Terminado o jantar fomos para um café. A essa altura o moleque está a mil por hora. Tinha achado a bola que a mãe, convenientemente havia escondido. Transformando a sala em seu Maracanã particular chutava a pelota para todos os lados e vez ou outra acertava minha perna. Todos os convidados participavam gritando e incentivando a pelada improvisada.

A mãe arriada entre as almofadas do sofá definitivamente tinha desistido. Olha impotente quando uma taça cheia de vinho tinto se quebra espalhando o liquido pelo seu tapete novo.

O ponto alto da noite foi a sobremesa. Sem que ninguém percebesse o garoto atolou as duas mãos no bolo e saiu correndo espalhando chocolate por todos os móveis. Em desespero a mãe persegue aquele rastro marrom segurando um pano de prato em uma inútil tentativa de estabelecer alguma ordem naquele caos.

Como um pequeno general recém empossado no cargo ele agora controla um exercito de brinquedos e pessoas espalhados pela sala. Tinha tomado o poder.

A noite vai chegando ao fim. As pessoas se despedindo, agradecendo.

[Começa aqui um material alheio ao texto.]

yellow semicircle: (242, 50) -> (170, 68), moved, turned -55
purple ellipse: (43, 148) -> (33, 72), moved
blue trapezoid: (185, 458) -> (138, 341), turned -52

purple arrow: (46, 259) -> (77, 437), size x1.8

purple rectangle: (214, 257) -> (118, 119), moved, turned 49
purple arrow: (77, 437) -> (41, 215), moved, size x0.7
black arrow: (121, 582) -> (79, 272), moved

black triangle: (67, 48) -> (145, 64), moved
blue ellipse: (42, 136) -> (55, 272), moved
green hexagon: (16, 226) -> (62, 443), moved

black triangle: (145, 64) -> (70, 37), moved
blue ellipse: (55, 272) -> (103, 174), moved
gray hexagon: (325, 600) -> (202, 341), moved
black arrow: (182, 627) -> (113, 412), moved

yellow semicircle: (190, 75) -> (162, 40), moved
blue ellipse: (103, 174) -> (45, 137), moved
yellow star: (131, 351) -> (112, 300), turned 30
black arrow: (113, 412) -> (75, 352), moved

O pequeno infante assiste tudo pulando alucinadamente no sofá branco com os sapatos sujos de chocolate. Olhando aquilo me lembro do filme o Médico e o Monstro. Naquela noite vi um ser delicado, tranqüilo se transformando em um pequeno tornado destruindo tudo que estava em seu caminho.

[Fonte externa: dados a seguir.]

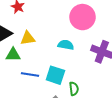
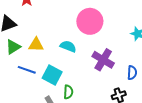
yellow triangle: (28, 38) -> (36, 45), moved
green triangle: (13, 55) -> (13, 47), turned -42

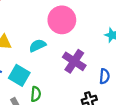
cyan semicircle: (68, 46) -> (38, 46), turned -49

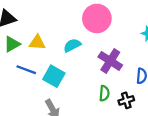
green semicircle: (36, 94) -> (104, 93), moved

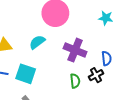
black cross: (126, 100) -> (96, 75), moved

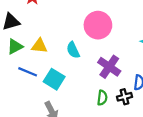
cyan semicircle: (37, 42) -> (73, 50), turned -91

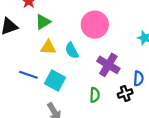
yellow triangle: (39, 46) -> (48, 47), moved
green triangle: (15, 47) -> (43, 22), moved
green semicircle: (102, 98) -> (95, 95), moved

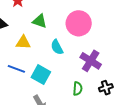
green triangle: (43, 22) -> (40, 21), moved, turned 49
yellow triangle: (48, 47) -> (23, 42), moved

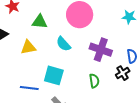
blue line: (16, 69) -> (29, 88), moved

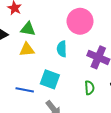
green triangle: (40, 22) -> (28, 29), moved
cyan semicircle: (63, 44) -> (62, 49), turned 35

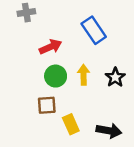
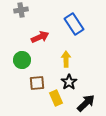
green circle: (56, 76) -> (22, 60), moved
black star: (115, 77) -> (69, 82), moved
black arrow: (109, 131) -> (86, 103), turned -54

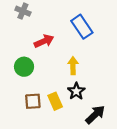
gray cross: (21, 10) -> (23, 11), turned 32
brown square: (37, 83) -> (33, 101), moved
yellow rectangle: (56, 98) -> (55, 101), moved

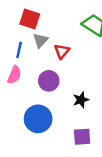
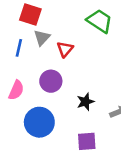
pink semicircle: (14, 75) -> (16, 90), moved

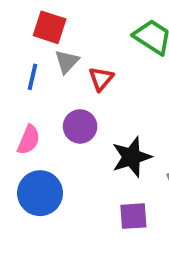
black star: (85, 102) -> (132, 157), size x1.5
blue circle: (39, 122) -> (40, 193), moved

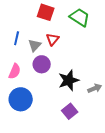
red square: (50, 27) -> (46, 12), moved
gray triangle: (67, 62) -> (35, 45), moved
purple square: (133, 216) -> (70, 111), turned -35

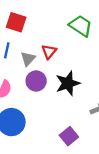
red square: (46, 12) -> (16, 22), moved
black star: (69, 80) -> (68, 83), moved

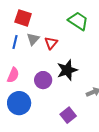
gray triangle: (28, 59) -> (33, 39), moved
purple circle: (36, 81) -> (43, 80), moved

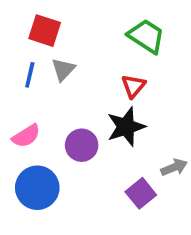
red triangle: (51, 43) -> (133, 86), moved
pink semicircle: (13, 75) -> (26, 136), turned 35
purple square: (68, 115) -> (141, 193), moved

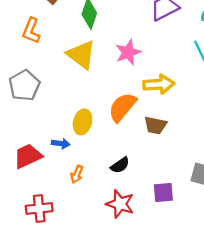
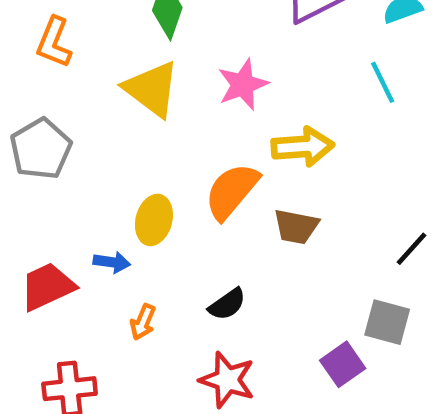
purple square: (163, 193) -> (343, 364), moved, turned -30

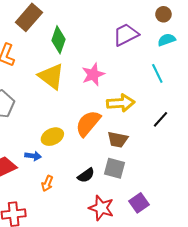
yellow ellipse: (154, 220) -> (52, 137), turned 50
black line: (412, 249) -> (160, 119), moved
gray square: (387, 322) -> (115, 168), moved
red star: (227, 380) -> (101, 208), moved

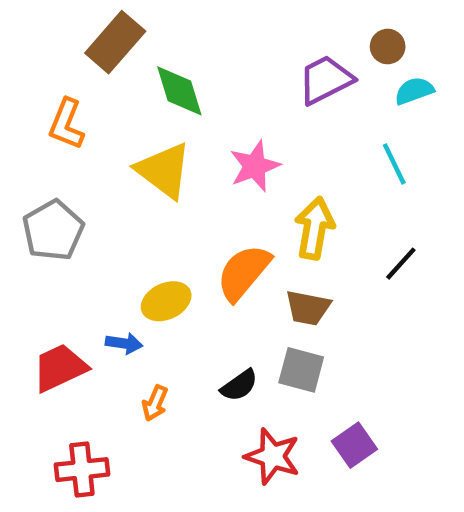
brown circle: (163, 14) -> (388, 47), moved
green diamond: (58, 40) -> (179, 91), turned -36
yellow arrow: (121, 103) -> (315, 228), turned -76

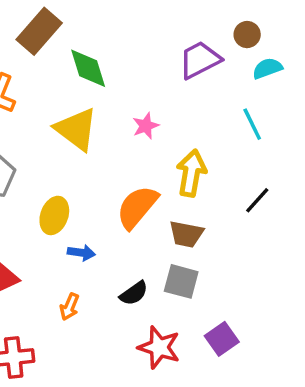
pink star: (255, 166) -> (146, 126), size x0.7
yellow ellipse: (166, 301) -> (54, 215), moved, turned -45
blue arrow: (124, 343) -> (81, 253), moved

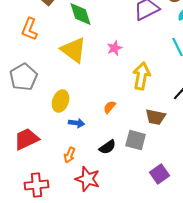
orange semicircle: (137, 207) -> (110, 107), moved, size x0.5
brown trapezoid: (186, 234) -> (156, 117), moved
red star: (159, 347) -> (88, 179), moved

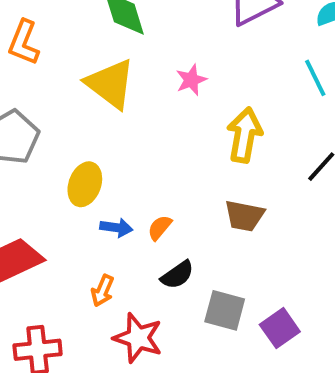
orange semicircle: (110, 107) -> (160, 228), moved
brown trapezoid: (156, 117) -> (244, 216), moved
gray square: (136, 140) -> (225, 310), moved

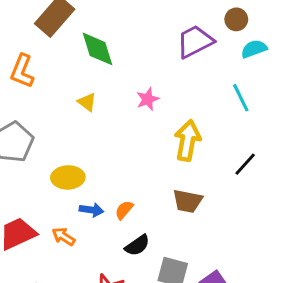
yellow triangle: (110, 84) -> (87, 102), size x0.5
yellow ellipse: (85, 184) -> (68, 177), turned 68
orange arrow: (103, 291) -> (63, 237), moved, turned 100

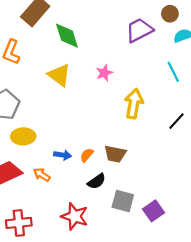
yellow triangle: (87, 102) -> (59, 75), size x1.6
yellow ellipse: (68, 177) -> (23, 136), moved
brown trapezoid: (188, 201) -> (115, 154), moved

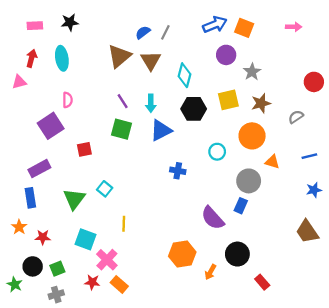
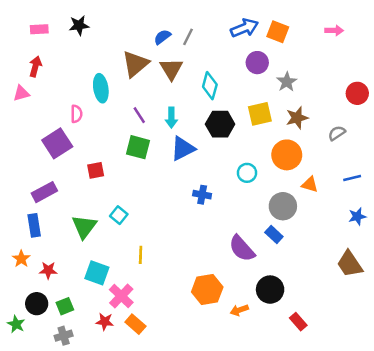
cyan ellipse: (62, 58) -> (101, 88), moved
blue rectangle: (241, 206) -> (274, 234), turned -70
orange arrow: (210, 272) -> (239, 310), turned 42

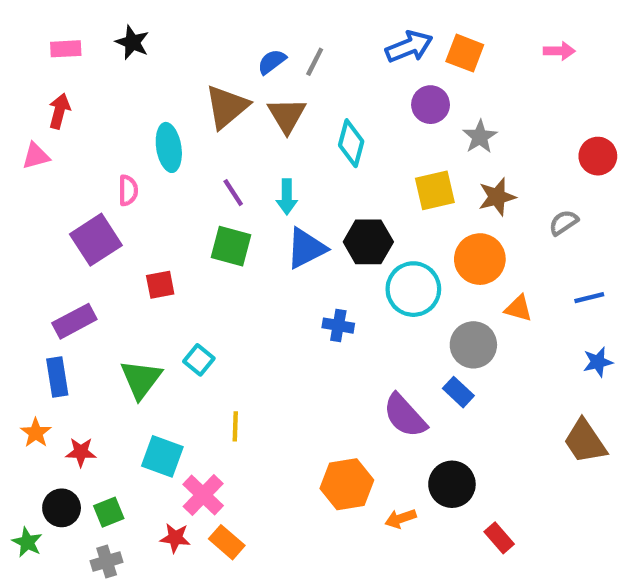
black star: (79, 25) -> (132, 42), turned 30
black hexagon: (220, 124) -> (368, 242), moved
cyan circle: (247, 173) -> (413, 289), size x1.6

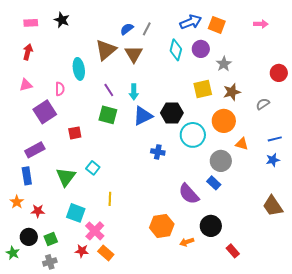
cyan diamond: (351, 143) -> (176, 50), moved
pink triangle: (36, 156) -> (26, 85), moved
blue star: (598, 362) -> (273, 160), moved

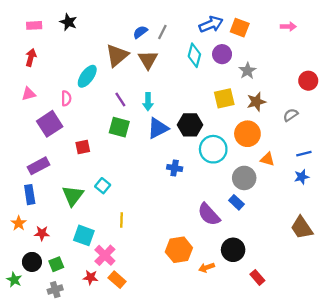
cyan ellipse: (79, 69) -> (87, 76), turned 45

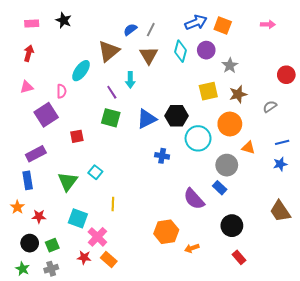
brown triangle: (148, 60) -> (149, 55), moved
cyan arrow: (148, 102) -> (130, 80), moved
black circle: (233, 250) -> (232, 226), moved
green star: (14, 280) -> (23, 269), moved

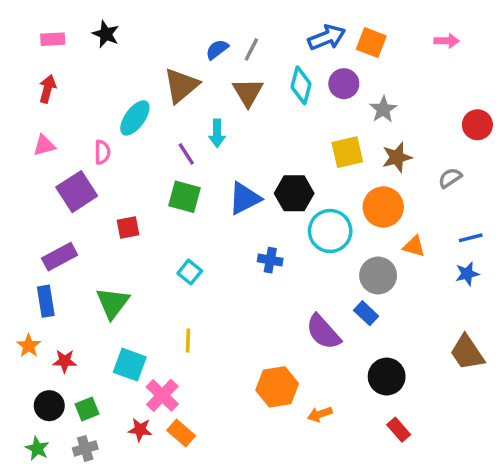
cyan square: (95, 172) -> (190, 272), moved

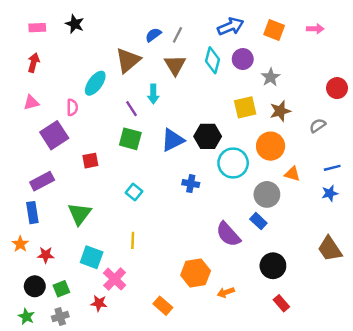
orange square: (371, 43) -> (274, 30), moved
orange rectangle: (181, 433) -> (163, 306), moved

Agradeço aos anfitriões e digo que tudo estava ótimo, poderíamos repetir aquilo mais vezes. A mãe me olhou com um misto de desespero e ódio. Só ela saberia o que a esperava pela frente. Como fazer uma criança que mais parecia um trem desgovernado dormir e ainda no outro dia ter que refazer a casa semi destruída.

No elevador olho para minha esposa. Ela sorriu e entendeu. Um filme seria o máximo que aconteceria naquela noite. Estava meio traumatizado para atividades noturnas mais ousadas.